16 June 2021 marks the 45th anniversary of one of the most pivotal events in South African history. It was the day of the Soweto Uprising, when thousands of students took to the streets in solidarity against an unequal and unjust schooling system. This protest catalysed a series of events that would lead to the repeal of the Bantu Education Act and a significant move towards systemic change for young people – which is why we now mark the 16th of June as National Youth Day. While the events of 16 June 1976 brought many realities to light, the most poignant reality – one which I have been reflecting on recently – is that the opinions, the words and the actions of our youth matter. What the youth believe, say, and do plays a central role in what the future of this country will look like.
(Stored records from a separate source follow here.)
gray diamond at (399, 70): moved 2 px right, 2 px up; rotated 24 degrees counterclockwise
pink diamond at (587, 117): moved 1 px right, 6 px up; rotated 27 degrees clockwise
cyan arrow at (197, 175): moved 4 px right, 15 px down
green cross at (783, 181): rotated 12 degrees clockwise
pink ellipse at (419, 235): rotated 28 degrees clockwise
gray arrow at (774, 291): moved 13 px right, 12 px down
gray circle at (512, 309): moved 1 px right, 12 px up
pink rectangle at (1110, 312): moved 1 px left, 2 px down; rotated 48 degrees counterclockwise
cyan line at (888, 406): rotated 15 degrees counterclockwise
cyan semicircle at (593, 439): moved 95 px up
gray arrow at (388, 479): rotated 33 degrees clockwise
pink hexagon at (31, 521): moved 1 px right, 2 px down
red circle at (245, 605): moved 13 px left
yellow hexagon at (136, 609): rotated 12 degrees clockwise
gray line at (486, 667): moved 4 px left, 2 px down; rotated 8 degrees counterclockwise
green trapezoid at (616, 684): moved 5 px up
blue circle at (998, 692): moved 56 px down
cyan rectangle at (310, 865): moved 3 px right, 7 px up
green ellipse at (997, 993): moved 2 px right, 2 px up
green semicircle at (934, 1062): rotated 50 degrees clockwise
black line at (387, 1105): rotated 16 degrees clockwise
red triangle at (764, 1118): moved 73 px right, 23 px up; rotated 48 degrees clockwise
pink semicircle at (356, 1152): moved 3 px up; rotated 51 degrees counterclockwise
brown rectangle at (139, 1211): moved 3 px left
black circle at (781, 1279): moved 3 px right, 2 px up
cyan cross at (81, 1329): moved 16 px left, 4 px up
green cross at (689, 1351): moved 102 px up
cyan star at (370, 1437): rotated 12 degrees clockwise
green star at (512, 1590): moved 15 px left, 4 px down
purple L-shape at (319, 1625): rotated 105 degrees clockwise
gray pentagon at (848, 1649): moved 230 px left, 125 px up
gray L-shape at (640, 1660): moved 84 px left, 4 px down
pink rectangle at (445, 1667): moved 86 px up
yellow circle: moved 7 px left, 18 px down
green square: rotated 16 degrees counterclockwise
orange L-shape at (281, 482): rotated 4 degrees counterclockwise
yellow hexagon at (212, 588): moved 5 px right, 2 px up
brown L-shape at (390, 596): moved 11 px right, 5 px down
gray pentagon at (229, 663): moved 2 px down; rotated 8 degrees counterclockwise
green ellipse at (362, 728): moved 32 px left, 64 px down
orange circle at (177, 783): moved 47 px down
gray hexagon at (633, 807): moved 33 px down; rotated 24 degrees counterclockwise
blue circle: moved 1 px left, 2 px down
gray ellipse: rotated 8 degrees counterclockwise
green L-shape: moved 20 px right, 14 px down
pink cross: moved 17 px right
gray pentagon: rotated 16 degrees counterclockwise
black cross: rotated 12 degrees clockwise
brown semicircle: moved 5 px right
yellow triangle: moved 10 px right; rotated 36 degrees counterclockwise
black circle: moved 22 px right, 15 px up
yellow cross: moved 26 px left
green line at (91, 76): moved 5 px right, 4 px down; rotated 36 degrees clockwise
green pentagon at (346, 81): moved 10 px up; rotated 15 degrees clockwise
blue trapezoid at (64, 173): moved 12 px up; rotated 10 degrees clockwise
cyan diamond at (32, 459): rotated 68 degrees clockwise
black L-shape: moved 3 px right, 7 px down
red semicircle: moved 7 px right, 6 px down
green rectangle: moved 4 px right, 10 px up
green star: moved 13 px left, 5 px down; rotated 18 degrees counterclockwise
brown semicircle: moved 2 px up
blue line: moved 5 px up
Despite challenges, youth still offer hope
We reached a concerning milestone in our democracy as the youth unemployment rose to 46,3 percent in Quarter 1 of 2021 exacerbated by the Covid-19 pandemic. As we reflect on these numbers and look for solutions, we can acknowledge that over the years we’ve seen some success stories coming from youth support programmes throughout both the public and private sector that we can build on. As a country, we are waking up to the fact that an investment into our youth is a direct and sustainable investment into our future. We have far to go, but we have made a start. The recent statistic from the Global Entrepreneurship Monitor South Africa (GEM SA) report, that showed a substantial increase in the number of people who believe that there is an abundance of opportunities to start a business in South Africa and who are confident in their skills and capacity to get one off the ground (from 43.2% in 2017 to 60.4% in 2019) is encouraging.
South Africa’s Youth are Global Citizens
We are commemorating Youth Day against the backdrop of a very different world, for two key reasons. One, we as South Africans have been swept up by the seismic shift caused by Covid-19. Two, the climate change imperative has reached new heights and leaders in green entrepreneurship are stepping up in a big way to contribute towards the solution. In the digital age and what we now refer to as the Fourth Industrial Revolution, the youth of South Africa should be taking their place amongst the youth of the world. South African problems are world problems, and world problems are South African problems. As businesses, private investors, and governmental organisations, there has never been a better time to invest in youth entrepreneurship.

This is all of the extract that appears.